Мне предстояло совершить два путешествия в прошлое, не в древний Рим, конечно, но тоже в уже завершившуюся историю.
Как-то вечером я шла на встречу с патриархом русских поэтов — Вячеславом Ивановым. Я пробиралась через бедные кварталы, пустынные и погруженные во тьму улочки, уже отчаявшись найти ту, где меня ждал поэт. Вдруг откуда-то появились двое мальчишек. Каждый из них нес по кастрюле с дымящимся углем. Топливо было тогда в цене. Я назвала им адрес, и тот, что поменьше, осторожно взяв меня за руку, словно я была слепой, проводил до двери и позвонил. Получив от меня щедрое вознаграждение, от которого мальчики хотели было отказаться, они растворились в темноте.
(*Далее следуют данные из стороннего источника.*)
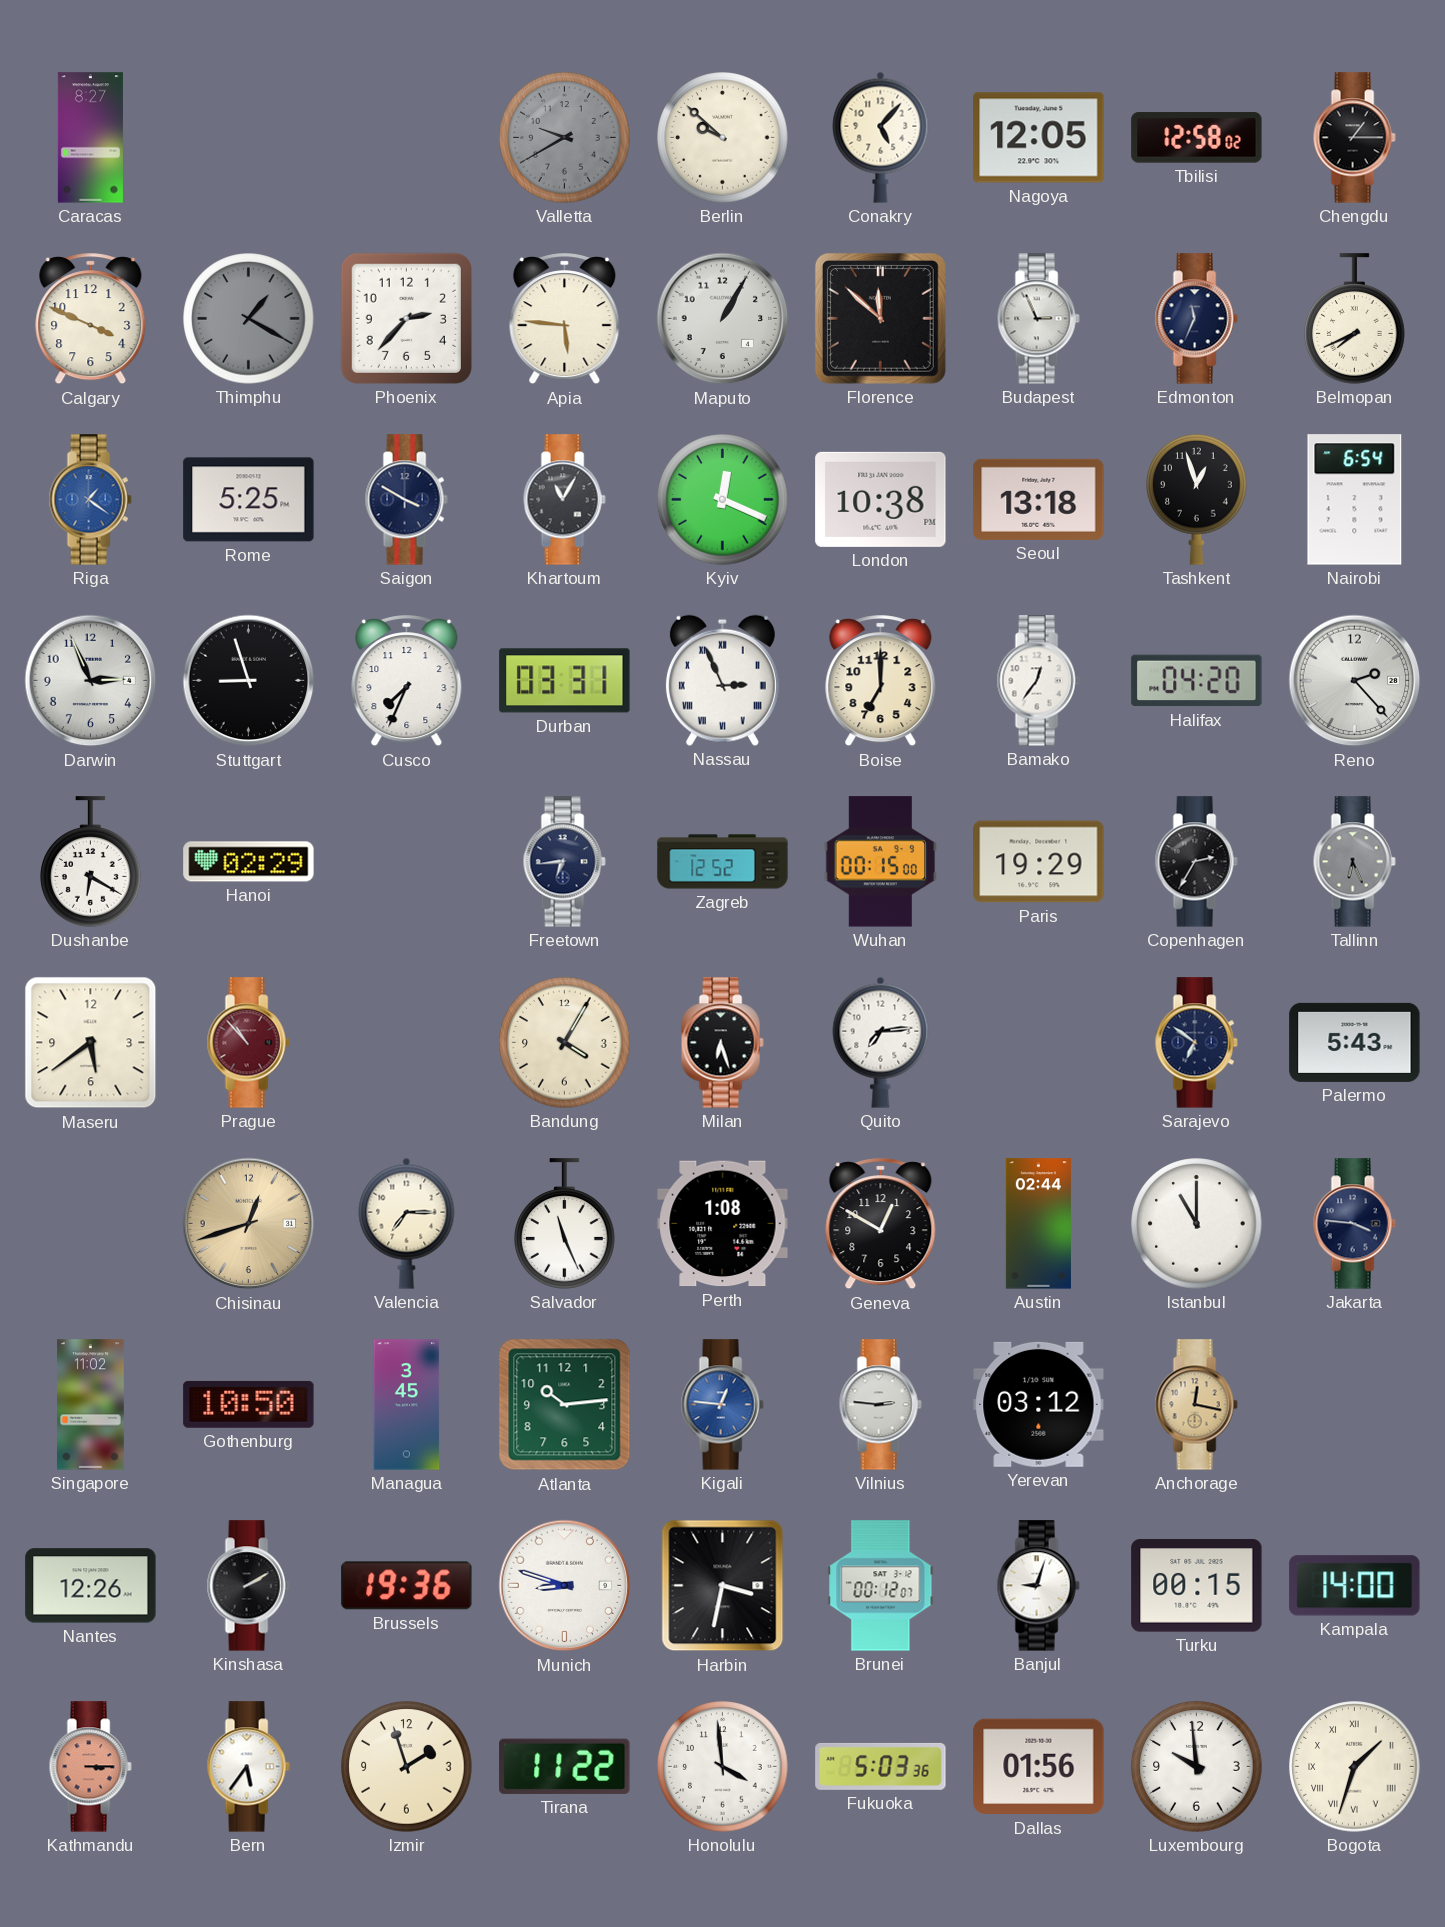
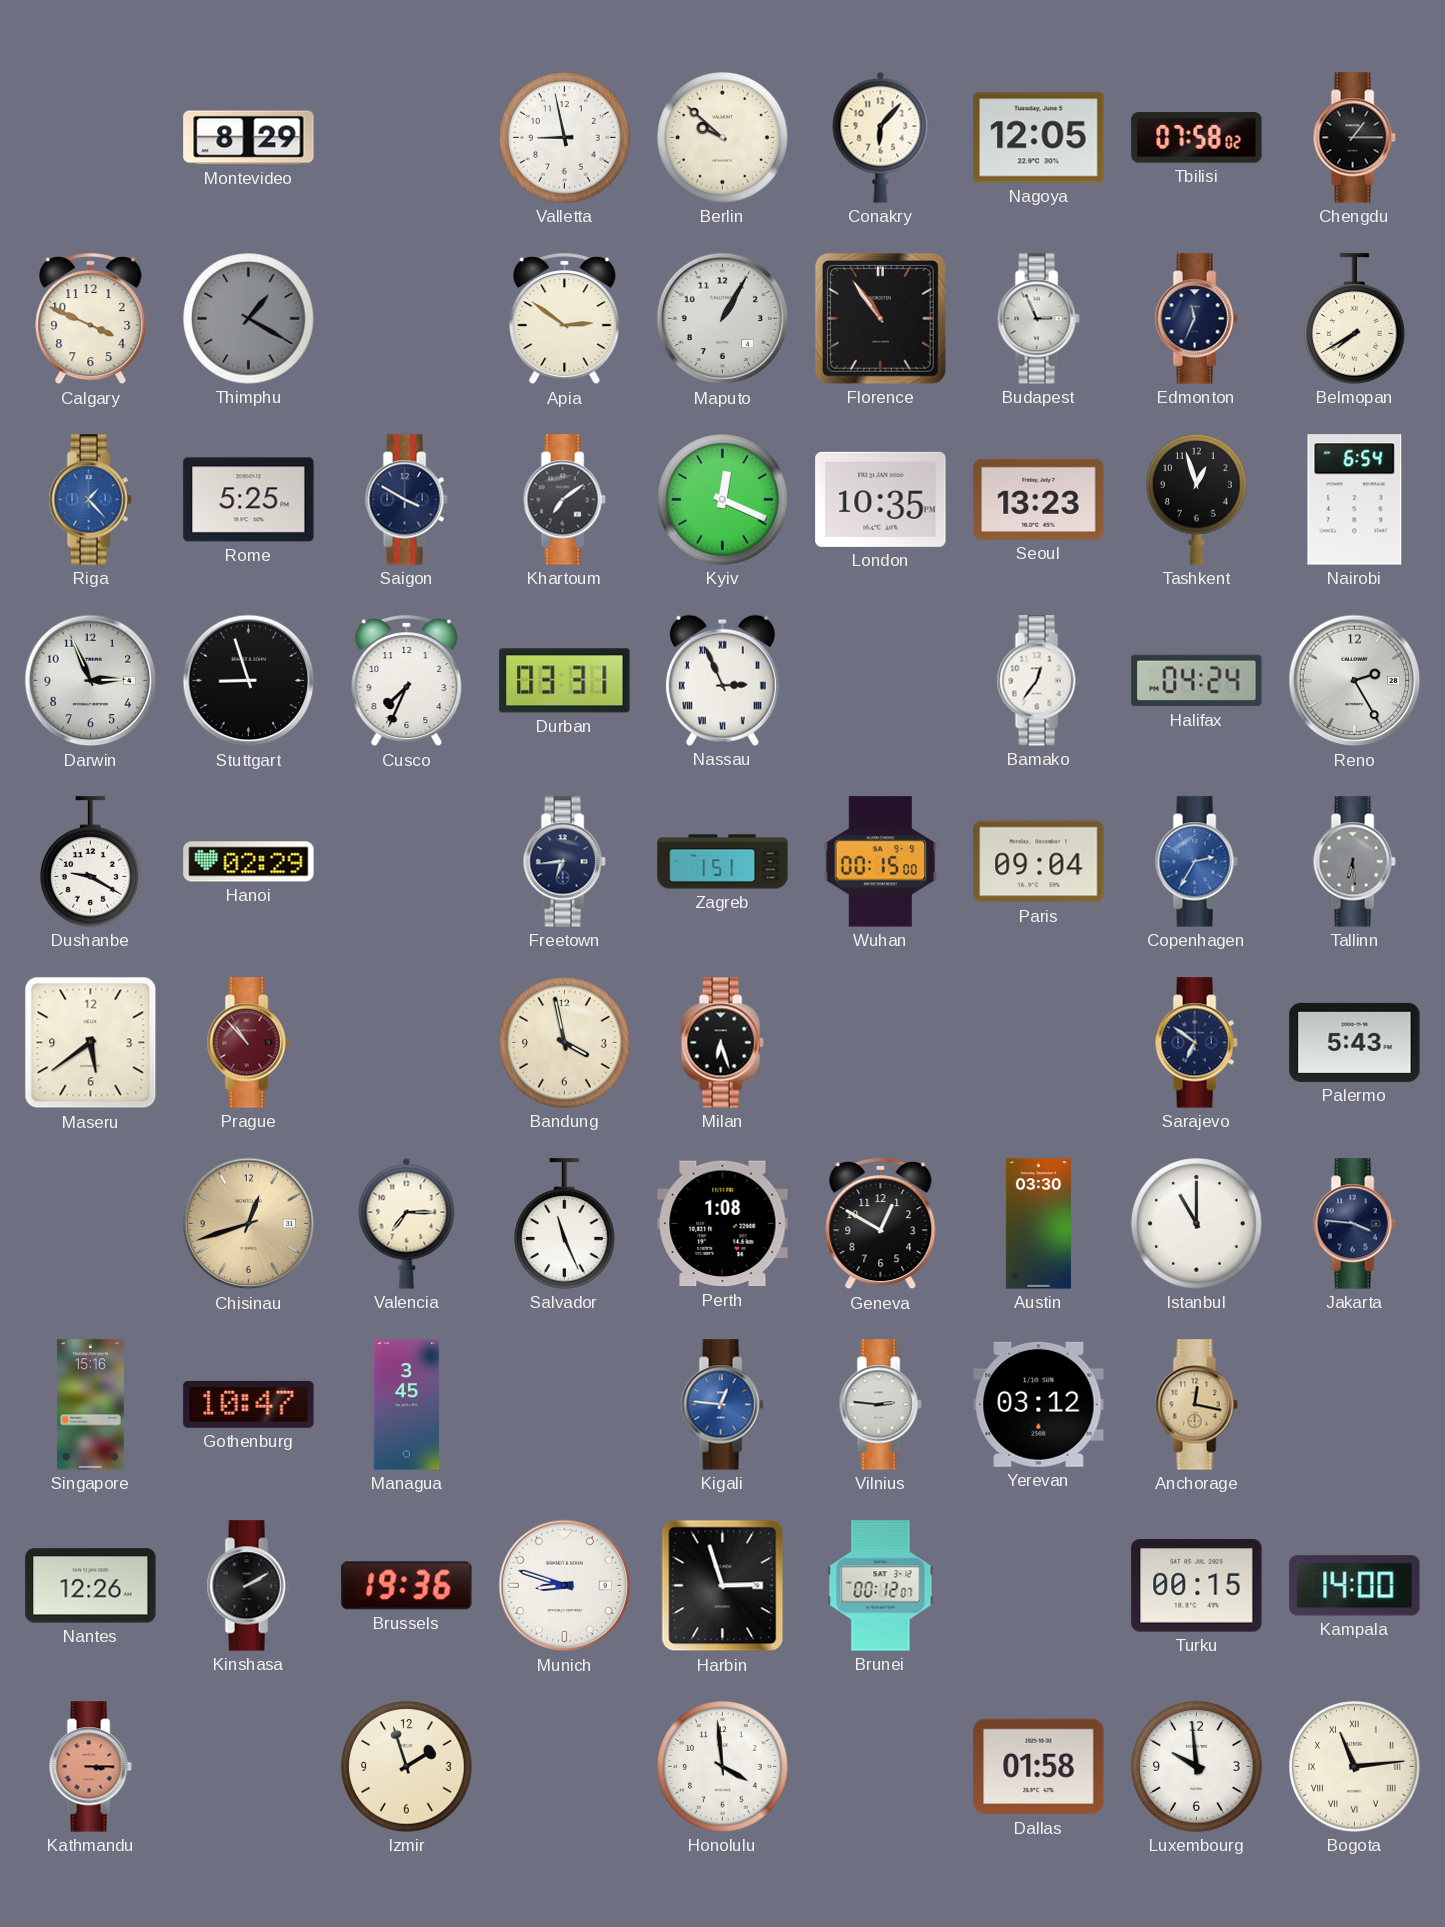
Caracas: 8:27 -> none
Montevideo: none -> 8:29
Valletta: 9:40 -> 8:58
Valletta dial: grey -> white
Conakry: 5:07 -> 6:07
Tbilisi: 12:58 -> 07:58
Phoenix: 2:37 -> none
Apia: 5:46 -> 2:51
Florence: 11:52 -> 10:54
Belmopan: 7:41 -> 7:40
Riga: 1:21 -> 1:23
Khartoum: 11:05 -> 7:09
London: 10:38 -> 10:35
Seoul: 13:18 -> 13:23
Boise: 7:00 -> none
Halifax: 04:20 -> 04:24
Reno: 2:23 -> 2:25
Dushanbe: 6:20 -> 9:20
Zagreb: 12:52 -> 1:51
Paris: 19:29 -> 09:04
Copenhagen dial: black -> blue
Tallinn: 6:26 -> 6:29
Bandung: 4:05 -> 3:58
Quito: 7:14 -> none
Austin: 02:44 -> 03:30
Singapore: 11:02 -> 15:16
Gothenburg: 10:50 -> 10:47
Atlanta: 10:14 -> none
Harbin: 3:32 -> 2:57
Banjul: 9:03 -> none
Bern: 5:36 -> none
Tirana: 11:22 -> none
Fukuoka: 5:03 -> none
Dallas: 01:56 -> 01:58
Bogota: 1:33 -> 11:14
Вячеслав Иванов был наиболее значительной личностью в русской поэзии уже в моем детстве. В его квартире в Санкт-Петербурге собирался цвет русской литературы «серебряного века»: Сологуб и Кузмин, Ахматова и Гумилев, Бальмонт, Блок, Брюсов, Белый — все эти так называемые «декаденты» вышли из «Башни» мэтра.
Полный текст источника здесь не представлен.